# Understanding the working of the max() function in C++

Filed Under: C++ ## Introduction

Hey there! Today in this tutorial we are going to understand the working as well as the use of the std::max() function in C++.

## The std::max() function

The `std::max()` function in C++ is a pre-defined function used to find the maximum of two constant values(int, float, char, string, etc,). It is defined in the `<algorithm>` header file. The `max()` function declaration in C++ is given below.

```std::max(const T& a, const T&amp; b, Compare comp);
```

Here, `a` and `b` are the two values. And `comp`(optional) is the comparing function on the basis of which the comparison is to be done.

The `max()` function can also be used for finding the maximum value from an `initializer list` with an optional `comp` function. The syntax is given below. Note: this is only valid for C++11 and above versions.
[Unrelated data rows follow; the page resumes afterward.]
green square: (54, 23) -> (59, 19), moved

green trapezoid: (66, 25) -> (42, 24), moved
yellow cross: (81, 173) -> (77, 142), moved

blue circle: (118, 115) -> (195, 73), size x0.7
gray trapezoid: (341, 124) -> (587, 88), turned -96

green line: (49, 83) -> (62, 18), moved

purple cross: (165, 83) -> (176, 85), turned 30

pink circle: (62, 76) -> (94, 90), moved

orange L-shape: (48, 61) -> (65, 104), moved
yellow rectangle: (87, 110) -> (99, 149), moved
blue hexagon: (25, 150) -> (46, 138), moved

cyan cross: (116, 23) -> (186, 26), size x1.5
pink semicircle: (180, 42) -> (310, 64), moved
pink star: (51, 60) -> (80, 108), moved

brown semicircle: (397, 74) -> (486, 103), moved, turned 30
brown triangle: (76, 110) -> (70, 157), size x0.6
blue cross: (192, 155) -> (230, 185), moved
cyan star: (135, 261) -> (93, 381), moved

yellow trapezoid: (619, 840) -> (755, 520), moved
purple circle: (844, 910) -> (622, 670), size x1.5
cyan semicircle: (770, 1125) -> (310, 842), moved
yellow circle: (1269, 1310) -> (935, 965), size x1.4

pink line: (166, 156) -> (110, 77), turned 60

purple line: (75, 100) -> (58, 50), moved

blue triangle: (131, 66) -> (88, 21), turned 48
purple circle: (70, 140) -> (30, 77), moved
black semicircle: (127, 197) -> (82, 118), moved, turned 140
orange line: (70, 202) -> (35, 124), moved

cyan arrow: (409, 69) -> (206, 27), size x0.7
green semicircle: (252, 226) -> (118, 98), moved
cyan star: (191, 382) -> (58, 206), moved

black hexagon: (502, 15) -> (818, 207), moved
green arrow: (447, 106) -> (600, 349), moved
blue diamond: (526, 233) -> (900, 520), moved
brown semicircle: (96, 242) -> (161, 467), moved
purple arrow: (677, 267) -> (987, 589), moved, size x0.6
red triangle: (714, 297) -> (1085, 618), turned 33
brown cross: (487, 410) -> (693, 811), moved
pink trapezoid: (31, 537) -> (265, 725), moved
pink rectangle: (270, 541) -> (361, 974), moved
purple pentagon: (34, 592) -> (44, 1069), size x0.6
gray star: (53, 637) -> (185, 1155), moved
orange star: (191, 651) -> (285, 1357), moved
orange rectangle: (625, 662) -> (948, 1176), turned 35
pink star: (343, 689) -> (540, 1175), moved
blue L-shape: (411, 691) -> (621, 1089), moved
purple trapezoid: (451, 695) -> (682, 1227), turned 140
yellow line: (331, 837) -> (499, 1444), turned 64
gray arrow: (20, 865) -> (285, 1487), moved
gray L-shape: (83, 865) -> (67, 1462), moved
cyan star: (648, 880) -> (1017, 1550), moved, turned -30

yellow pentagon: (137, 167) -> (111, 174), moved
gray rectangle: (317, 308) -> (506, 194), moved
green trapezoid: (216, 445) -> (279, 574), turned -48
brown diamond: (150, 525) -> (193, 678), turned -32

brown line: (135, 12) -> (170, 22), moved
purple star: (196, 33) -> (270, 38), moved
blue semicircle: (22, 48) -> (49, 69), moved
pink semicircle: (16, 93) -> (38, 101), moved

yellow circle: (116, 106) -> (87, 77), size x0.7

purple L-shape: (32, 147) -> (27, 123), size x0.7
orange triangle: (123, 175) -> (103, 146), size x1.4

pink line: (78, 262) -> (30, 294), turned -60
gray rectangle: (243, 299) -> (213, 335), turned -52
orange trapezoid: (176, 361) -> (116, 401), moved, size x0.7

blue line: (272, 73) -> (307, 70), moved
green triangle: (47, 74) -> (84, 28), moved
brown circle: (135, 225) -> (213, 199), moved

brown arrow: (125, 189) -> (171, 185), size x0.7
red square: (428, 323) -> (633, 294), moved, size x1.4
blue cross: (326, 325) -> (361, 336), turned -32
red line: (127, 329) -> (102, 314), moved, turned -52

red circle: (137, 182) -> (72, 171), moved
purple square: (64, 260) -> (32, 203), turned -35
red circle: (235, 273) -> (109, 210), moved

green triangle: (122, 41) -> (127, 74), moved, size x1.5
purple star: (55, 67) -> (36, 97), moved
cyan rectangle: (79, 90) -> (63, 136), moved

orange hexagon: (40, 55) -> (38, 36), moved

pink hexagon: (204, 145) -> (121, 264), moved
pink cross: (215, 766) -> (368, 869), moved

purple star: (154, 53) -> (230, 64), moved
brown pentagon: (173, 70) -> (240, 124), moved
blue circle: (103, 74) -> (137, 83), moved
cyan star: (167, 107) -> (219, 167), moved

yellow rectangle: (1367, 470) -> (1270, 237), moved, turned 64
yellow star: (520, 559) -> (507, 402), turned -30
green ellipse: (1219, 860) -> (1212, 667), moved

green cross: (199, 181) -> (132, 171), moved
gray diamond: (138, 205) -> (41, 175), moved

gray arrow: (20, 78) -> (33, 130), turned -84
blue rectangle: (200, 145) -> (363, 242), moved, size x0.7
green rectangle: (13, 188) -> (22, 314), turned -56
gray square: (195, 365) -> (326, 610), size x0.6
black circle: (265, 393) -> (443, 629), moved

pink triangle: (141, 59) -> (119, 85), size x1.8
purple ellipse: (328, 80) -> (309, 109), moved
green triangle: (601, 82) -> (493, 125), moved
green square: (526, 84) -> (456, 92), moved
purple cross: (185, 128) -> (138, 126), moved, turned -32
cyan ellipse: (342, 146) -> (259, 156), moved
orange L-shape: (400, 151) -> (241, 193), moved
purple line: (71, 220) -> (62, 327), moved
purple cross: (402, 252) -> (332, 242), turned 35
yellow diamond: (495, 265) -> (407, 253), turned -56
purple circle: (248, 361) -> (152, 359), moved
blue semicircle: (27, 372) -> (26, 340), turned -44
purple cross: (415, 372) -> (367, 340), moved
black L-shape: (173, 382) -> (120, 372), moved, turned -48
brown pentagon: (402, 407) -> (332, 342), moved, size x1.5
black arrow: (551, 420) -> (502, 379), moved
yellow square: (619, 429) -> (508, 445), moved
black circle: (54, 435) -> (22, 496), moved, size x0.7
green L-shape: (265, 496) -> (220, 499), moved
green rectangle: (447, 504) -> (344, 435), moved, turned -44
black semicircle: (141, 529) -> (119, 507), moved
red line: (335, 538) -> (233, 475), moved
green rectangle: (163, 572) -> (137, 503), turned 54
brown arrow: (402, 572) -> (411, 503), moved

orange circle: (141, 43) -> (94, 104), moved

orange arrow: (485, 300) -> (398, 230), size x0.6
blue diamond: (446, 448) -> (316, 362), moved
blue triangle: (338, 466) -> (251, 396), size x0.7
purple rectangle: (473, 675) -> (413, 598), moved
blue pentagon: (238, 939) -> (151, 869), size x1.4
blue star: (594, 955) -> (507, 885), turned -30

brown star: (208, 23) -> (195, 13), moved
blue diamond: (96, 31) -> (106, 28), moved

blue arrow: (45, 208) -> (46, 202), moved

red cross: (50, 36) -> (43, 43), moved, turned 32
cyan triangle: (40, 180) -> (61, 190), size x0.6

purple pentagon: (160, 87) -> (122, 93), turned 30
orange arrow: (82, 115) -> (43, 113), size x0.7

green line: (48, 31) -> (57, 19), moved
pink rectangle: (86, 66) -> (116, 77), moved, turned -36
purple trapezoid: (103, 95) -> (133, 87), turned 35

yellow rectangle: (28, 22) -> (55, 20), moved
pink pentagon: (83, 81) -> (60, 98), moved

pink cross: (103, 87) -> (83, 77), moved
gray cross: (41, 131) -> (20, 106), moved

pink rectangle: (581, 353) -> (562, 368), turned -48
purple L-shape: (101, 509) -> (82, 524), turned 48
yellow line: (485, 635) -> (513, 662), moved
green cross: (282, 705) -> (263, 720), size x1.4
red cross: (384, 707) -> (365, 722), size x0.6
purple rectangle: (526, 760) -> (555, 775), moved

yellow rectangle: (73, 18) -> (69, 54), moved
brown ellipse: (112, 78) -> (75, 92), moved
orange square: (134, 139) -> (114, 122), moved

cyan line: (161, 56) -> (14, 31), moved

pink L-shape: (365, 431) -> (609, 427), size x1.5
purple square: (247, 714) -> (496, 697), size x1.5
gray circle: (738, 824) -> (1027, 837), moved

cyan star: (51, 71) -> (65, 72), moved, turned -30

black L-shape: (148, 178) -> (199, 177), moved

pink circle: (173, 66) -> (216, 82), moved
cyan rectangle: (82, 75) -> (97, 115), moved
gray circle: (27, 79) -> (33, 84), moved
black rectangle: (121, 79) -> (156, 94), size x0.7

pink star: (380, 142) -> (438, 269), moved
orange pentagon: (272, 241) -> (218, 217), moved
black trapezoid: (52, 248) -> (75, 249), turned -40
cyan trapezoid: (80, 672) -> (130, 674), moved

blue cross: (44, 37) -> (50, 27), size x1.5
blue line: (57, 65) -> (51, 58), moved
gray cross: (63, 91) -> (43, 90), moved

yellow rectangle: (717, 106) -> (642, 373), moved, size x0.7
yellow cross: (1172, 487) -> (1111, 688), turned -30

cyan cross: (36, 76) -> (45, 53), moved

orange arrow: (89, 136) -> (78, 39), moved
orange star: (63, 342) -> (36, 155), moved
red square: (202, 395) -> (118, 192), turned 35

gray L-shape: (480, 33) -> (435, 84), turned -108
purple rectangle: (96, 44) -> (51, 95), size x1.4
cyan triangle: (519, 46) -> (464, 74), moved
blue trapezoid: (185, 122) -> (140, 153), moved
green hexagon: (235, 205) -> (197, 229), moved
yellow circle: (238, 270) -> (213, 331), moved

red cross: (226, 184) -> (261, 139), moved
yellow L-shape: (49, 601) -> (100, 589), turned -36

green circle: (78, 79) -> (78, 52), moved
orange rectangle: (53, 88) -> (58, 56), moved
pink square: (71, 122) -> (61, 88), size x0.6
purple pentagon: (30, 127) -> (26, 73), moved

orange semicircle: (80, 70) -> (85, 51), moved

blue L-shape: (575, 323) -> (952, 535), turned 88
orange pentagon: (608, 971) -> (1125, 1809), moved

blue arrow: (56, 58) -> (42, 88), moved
```std::max( std::initializer_list<T> ilist, Compare comp );
```

## Finding the Maximum values with C++ max() function

So now that we have familiarized ourselves with the `max()` function, let us get into some examples.

```#include<iostream>
#include<algorithm>
using namespace std;
int main()
{
int a=10, b=20, max;

// max stores the maximum integer
max = std::max(a, b);

cout<<"The max number is:"<<max;

return 0;
}
```

Output:

```The max number is: 20
```

Here, the `max()` function returns the maximum value among the passed `a` and `b` variables i.e. 20 as expected.

As we mentioned earlier, the function also works for `initializer lists`. Have a look at the example given below.

```#include<iostream>
#include<algorithm>
using namespace std;

int main()
{
// with initialiser list
cout<<max({ 12, 13, 45, 78, 32});

return 0;
}
```

Output:

```78
```

We get our desired maximum element 78.

## C++ max() function with comp function

The `comp`(optional) parameter has to be a function that defines the comparison for the values to find the maximum one. This function further needs to return a `bool` value on the basis of the provided condition.

So, we can either define a `lambda function` or a user-defined `bool` function to accomplish this task.

### 1. comp as lambda function

A lambda function is a one-line user-defined function introduced from C++11 and later versions.

Look at the example given below carefully.

```#include<iostream>
#include<algorithm>
using namespace std;

int main()
{
int a=5, b=7;

// with lambda function
cout<<max(a, b, [](int a, int b) { return (a < b);});

return 0;
}
```

Output:

```7
```

Here, we have defined a `lambda` function that takes two arguments `a` and `b` and checks whether the first one is smaller than the other. It returns a boolean value(`True` or `False`).

### 2. comp as bool function

Similarly, we can also define a `bool` function to compare two arguments.

```#include<iostream>
#include<algorithm>
using namespace std;

bool Myfunc(int a, int b)
{
return (a<b);
}

int main()
{
int a=118, b=52;

cout<<max(a, b, Myfunc);

return 0;
}
```

Output:

```118
```

As you can see, we get our desired output(118)

## Conclusion

That’s it for today. Hope you had a clear understanding of the std::max() function in C++.